I met a friend for dinner last night. We always go to the same restaurant because we love it, and it saves on any unnecessary brain power deciding on where to meet. She’s getting married next year, which is tres exciting! We always end up chatting about general rubbish that we both find entertaining but the conversations will start to steer into the domain of maturity…
“What has happened to us? We’re talking about [Insert either work; babies; marriage; not coping with hangovers]”.
Don’t get me wrong, we are clearly at that stage in life where this is the sort of thing that we should be talking about. More often than not, we find ourselves deliberating on anti-ageing serums and slimming underwear. It just seems to creep up on us unawares and never fails to shock us that we have, sadly, grown up.
On the way to dinner I bumped into a friend from school. I haven’t seen him in probably 10 years. In the 60 second conversation (I was getting off the train that he was getting on) I discovered that not only had he got married, but he’d seen that one through to the other end and was going through a divorce! That’s really grown up. I’m not there yet.

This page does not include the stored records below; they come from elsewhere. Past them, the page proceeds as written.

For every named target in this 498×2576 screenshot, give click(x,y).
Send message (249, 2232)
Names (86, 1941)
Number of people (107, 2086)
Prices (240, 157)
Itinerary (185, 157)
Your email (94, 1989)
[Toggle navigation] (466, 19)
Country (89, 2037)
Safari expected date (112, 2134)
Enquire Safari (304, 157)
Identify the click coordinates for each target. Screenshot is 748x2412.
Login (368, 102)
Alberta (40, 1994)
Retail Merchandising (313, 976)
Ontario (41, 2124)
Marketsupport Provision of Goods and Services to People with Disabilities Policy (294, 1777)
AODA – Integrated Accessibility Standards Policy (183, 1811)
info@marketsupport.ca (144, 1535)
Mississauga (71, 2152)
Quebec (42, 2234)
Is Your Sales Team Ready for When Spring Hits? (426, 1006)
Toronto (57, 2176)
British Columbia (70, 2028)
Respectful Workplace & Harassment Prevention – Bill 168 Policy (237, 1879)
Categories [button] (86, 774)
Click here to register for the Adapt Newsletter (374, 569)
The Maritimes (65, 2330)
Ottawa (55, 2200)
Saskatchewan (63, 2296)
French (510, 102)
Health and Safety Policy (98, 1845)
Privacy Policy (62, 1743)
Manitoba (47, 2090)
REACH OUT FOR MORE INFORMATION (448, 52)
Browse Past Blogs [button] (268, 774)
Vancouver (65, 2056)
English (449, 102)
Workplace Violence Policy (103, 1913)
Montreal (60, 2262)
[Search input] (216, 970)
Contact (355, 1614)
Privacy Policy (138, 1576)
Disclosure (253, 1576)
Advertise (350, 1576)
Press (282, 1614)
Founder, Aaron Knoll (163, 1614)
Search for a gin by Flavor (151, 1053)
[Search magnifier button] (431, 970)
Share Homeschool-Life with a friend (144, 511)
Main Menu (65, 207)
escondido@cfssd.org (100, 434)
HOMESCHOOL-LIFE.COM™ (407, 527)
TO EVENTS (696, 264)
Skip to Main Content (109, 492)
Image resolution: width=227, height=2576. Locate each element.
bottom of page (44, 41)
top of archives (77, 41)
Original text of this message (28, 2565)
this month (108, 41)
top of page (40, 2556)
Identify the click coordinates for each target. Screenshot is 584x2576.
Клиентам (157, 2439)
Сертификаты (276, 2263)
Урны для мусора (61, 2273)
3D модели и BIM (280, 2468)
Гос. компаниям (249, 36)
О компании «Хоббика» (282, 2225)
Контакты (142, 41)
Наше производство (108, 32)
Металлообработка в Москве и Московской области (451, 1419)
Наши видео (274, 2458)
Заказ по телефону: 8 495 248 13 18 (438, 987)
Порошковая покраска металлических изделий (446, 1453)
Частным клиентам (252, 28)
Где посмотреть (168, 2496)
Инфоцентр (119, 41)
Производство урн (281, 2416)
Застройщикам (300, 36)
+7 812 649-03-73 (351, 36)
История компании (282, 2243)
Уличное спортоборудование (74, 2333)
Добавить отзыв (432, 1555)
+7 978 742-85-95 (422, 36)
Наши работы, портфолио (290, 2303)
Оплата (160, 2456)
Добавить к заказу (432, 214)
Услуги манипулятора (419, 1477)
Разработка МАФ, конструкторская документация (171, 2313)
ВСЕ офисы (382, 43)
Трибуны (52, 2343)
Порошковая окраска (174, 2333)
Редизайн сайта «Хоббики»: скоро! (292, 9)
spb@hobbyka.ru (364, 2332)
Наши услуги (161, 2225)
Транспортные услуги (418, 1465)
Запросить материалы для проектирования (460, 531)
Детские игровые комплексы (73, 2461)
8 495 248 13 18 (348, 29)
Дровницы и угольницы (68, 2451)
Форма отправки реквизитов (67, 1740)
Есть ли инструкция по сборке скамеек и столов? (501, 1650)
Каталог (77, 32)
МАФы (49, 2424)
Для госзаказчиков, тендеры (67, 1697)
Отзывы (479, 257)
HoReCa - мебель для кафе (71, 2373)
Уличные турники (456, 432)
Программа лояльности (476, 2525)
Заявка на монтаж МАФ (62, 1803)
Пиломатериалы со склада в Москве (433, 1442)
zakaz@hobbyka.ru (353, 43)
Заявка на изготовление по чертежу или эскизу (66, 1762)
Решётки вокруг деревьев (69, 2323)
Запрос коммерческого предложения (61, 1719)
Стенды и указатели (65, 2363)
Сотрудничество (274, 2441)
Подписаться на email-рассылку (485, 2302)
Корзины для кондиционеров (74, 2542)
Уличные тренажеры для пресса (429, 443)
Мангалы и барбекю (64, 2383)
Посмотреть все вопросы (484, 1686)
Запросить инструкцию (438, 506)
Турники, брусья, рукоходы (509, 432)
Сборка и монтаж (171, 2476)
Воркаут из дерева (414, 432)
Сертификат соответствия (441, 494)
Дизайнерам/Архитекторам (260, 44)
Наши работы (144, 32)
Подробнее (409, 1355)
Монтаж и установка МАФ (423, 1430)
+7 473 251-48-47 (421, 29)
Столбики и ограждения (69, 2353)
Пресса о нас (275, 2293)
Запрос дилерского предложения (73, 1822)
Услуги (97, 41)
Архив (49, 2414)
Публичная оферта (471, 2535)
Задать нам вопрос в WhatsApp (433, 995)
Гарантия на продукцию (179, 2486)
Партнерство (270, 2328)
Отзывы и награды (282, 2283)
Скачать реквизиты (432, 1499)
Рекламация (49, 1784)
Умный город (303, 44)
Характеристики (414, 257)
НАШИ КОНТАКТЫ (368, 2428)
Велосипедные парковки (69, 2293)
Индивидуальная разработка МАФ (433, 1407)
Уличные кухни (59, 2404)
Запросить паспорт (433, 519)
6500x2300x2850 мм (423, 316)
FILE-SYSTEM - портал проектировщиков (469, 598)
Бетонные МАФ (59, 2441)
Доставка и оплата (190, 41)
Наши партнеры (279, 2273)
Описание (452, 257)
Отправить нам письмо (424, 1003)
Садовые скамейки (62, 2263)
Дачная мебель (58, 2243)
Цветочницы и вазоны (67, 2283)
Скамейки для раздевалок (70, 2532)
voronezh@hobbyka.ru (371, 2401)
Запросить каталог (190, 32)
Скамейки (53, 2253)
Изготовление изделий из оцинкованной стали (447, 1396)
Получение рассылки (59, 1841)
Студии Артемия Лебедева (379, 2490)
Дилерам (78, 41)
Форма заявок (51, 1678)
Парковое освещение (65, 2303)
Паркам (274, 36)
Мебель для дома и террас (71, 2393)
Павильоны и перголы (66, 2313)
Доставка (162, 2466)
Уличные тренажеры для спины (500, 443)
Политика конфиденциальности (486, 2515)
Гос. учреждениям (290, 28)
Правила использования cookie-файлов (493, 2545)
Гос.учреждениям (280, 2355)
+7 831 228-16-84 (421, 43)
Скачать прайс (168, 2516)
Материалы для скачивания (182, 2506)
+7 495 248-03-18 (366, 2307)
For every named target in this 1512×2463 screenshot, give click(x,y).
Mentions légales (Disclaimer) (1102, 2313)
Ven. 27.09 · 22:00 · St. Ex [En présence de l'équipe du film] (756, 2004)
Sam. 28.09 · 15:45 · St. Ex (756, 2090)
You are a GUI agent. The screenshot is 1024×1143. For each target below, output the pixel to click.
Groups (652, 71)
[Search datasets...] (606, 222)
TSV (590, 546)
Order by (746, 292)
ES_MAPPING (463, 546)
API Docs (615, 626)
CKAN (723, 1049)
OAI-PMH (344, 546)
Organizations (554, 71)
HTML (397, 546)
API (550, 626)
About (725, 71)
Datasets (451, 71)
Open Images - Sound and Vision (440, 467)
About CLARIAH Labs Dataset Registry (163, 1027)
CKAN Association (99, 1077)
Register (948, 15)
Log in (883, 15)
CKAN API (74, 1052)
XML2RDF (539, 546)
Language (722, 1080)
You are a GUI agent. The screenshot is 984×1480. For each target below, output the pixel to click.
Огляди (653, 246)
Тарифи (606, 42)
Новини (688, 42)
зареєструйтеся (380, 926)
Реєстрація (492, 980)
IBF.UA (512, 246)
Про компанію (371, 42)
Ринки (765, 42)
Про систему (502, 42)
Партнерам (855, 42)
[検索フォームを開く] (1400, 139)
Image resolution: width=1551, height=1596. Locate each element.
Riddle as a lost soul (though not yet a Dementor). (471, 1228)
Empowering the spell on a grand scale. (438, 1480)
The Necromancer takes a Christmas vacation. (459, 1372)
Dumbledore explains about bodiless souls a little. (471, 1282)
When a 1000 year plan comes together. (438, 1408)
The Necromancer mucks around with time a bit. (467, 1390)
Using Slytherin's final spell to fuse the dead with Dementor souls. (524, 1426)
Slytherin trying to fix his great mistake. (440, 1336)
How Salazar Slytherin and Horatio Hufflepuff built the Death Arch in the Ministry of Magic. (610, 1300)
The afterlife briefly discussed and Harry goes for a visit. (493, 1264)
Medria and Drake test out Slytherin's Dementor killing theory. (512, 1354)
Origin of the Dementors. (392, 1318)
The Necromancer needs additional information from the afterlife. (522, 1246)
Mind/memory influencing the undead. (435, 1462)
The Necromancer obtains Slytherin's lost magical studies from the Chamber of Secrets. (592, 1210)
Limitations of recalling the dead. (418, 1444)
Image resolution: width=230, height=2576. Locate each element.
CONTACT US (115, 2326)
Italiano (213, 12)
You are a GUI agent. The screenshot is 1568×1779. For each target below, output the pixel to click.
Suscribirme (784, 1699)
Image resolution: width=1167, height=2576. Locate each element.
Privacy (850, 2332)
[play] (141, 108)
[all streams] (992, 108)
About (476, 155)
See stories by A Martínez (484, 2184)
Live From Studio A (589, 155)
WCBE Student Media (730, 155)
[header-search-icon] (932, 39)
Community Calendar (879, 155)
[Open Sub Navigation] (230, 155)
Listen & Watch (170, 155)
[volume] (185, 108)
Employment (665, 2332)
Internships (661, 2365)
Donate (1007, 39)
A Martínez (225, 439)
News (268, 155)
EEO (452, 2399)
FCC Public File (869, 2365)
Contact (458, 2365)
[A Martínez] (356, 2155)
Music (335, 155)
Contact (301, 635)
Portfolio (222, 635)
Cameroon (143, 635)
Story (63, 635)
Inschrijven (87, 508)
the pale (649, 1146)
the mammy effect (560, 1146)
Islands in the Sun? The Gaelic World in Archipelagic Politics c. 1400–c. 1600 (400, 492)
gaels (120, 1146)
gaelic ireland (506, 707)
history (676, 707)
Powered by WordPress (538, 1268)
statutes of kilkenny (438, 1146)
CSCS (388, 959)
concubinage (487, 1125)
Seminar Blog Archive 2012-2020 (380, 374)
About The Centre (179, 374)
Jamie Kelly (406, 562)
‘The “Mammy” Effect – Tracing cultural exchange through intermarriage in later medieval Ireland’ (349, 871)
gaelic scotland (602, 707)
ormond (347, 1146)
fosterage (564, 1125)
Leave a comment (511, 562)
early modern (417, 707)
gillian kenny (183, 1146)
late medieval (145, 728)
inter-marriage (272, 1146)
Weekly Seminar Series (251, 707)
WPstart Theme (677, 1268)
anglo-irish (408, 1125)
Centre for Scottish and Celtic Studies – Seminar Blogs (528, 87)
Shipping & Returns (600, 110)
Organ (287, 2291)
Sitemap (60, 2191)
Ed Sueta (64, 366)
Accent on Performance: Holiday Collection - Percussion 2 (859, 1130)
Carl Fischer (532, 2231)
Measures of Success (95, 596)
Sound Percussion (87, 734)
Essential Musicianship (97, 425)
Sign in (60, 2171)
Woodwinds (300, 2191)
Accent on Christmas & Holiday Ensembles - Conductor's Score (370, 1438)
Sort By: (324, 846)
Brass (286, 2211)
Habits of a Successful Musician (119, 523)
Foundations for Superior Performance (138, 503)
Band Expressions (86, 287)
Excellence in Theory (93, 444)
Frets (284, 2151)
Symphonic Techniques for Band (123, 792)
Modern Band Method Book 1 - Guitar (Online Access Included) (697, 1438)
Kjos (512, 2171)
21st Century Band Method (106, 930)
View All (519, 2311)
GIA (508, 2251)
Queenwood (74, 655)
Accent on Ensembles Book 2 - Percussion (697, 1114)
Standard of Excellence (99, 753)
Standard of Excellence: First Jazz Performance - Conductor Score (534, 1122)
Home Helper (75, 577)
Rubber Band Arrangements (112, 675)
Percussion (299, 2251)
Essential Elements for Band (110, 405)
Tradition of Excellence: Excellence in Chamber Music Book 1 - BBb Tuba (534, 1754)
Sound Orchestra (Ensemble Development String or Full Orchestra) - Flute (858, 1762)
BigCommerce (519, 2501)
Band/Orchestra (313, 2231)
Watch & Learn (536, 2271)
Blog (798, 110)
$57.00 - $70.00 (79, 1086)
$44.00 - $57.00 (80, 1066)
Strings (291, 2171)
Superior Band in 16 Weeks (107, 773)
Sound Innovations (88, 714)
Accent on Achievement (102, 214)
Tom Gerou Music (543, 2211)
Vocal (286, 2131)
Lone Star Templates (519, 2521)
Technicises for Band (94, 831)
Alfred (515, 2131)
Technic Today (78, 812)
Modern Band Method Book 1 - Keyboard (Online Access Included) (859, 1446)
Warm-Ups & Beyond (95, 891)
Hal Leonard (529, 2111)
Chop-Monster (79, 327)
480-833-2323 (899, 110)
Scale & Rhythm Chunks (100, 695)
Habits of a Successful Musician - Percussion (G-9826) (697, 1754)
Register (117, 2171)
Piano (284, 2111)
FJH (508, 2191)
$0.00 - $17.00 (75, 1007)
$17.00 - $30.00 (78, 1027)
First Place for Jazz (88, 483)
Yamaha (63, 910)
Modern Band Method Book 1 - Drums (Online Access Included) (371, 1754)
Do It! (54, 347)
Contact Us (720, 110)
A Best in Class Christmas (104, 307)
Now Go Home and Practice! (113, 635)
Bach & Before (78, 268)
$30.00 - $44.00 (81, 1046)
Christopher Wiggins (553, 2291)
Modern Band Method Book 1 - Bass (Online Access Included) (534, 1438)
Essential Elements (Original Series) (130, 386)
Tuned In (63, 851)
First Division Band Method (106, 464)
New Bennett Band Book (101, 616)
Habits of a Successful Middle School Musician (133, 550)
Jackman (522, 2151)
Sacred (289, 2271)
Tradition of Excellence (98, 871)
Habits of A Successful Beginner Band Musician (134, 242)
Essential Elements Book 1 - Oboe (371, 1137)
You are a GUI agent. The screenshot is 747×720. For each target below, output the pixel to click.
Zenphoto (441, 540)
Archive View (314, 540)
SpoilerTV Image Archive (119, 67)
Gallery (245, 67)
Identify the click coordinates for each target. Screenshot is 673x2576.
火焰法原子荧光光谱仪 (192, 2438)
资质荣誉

I have a theory about maturity and I explained my tactic, which so far, seems to be working for me. I think you have a certain amount of maturity at certain stages of your life and generally this increases with age. I say ‘generally’ as there are a few who seem to entirely evade the inevitable (mostly man-boys who still happily play computer games in their underwear and find setting farts on fire funny well into their 30’s).
I think you can pick and choose which areas of your life you’d like to be grown up in. So say you have the normal level of maturity for a 28 year old girl, that might mean running board meetings Monday – Friday then spending the weekends eating push pops and watching The Racoons. Or you could behave pretty normal at work, have a steady relationship and a few drinks of a weekend. That’s splitting it pretty evenly, I’d say.
Seeing as I made this up and I’ve created no rules, you can pretty much change this as and when but I think there always has to be a relative balance to compensate. For example, getting drunk on a thursday night is positivley adolescent, but then you could do all the washing, empty the dishwasher and settle down with a cuppa to watch Question Time, so varying levels of maturity can be applied as and when.
I realise this theory may be flawed and is most likely a load of rubbish and despite the fact I’ve spent hours on the phone to B&Q today, paid off the credit card bill (not all of it sadly) and got very excited at a picture message of our new garden turf, it’s pretty self-evident that I’ve still got a fair bit of growing up to do.
Day 1: Cupcake (fail)
Day 2: Gym (good) Wine (fail)
Day 3: So far so good, fingers crossed…
“Maturity is a high price to pay for growing up.” Tom Stoppard.